The ratings agency's first Emerging Europe Sensitivity Index (EESI) covers 19 countries outside the euro area, including nine Balkan nations, eight former Soviet republics, as well as Hungary and Poland.

"We assess Turkey as being the most vulnerable to sudden financial account outflows and external refinancing risks. Its EESI score is the highest of all, at 2.94," S&P said. "The most obvious side effect of Turkey's credit boom has been the rapid widening of its current account deficit to a multi-year high of 10% of GDP in 2011 [a deterioration also instigated by higher oil prices]."

The statement announcing the findings of the new index did not offer an explanation of the methodology used in compiling the EESI report, nor did it specify which, if any, of the indicators carried the biggest weight in a country's final score.

The new index does not directly affect S&P's sovereign credit ratings of the surveyed countries, the agency said. But external shocks could lead to an increase in public debt levels and imply downward ratings pressure.

"The risk is that, despite the rebalancing achieved so far, the renewed deleveraging of the Eurozone financial sector could trigger destabilising capital outflows from many emerging European economies, with negative knock-on effects on growth and public finance."

The analysis of the countries showed that most had made progress in reducing their previously high current account deficits, S&P noted, citing Turkey and Ukraine as "notable exceptions".
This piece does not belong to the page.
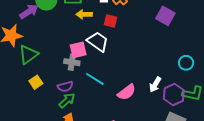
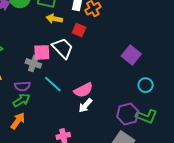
purple square: (165, 16) -> (131, 55), moved
white arrow: (155, 85) -> (85, 105), moved
pink semicircle: (127, 92) -> (83, 90), moved

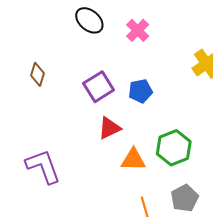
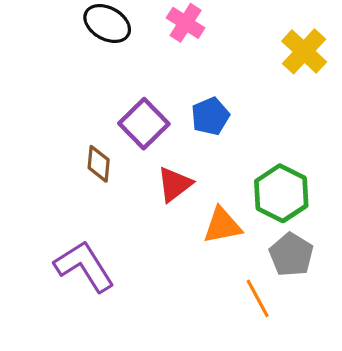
brown diamond: (38, 74) -> (99, 164), moved
gray pentagon: (185, 198) -> (291, 255), moved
Senior Turkish officials slammed S&P's conclusion that their country -- one of the top three fastest-growing economies in the world in 2011, according to a recent IMF report -- was the most exposed to possible disturbances in capital inflows.

Deputy Prime Minister Ali Babacan viewed the assessment as biased, while Finance Minister Mehmet Simsek described it as "weak and incomplete."

"There is a current account deficit problem that stems in part from energy prices and from strong domestic demand, but to only focus on this when deciding that Turkey is the most vulnerable country shows that the analysis is not very substantive," a report by Turkish daily Hurriyet Simsek as saying at the Izmir Chamber of Commerce on Saturday.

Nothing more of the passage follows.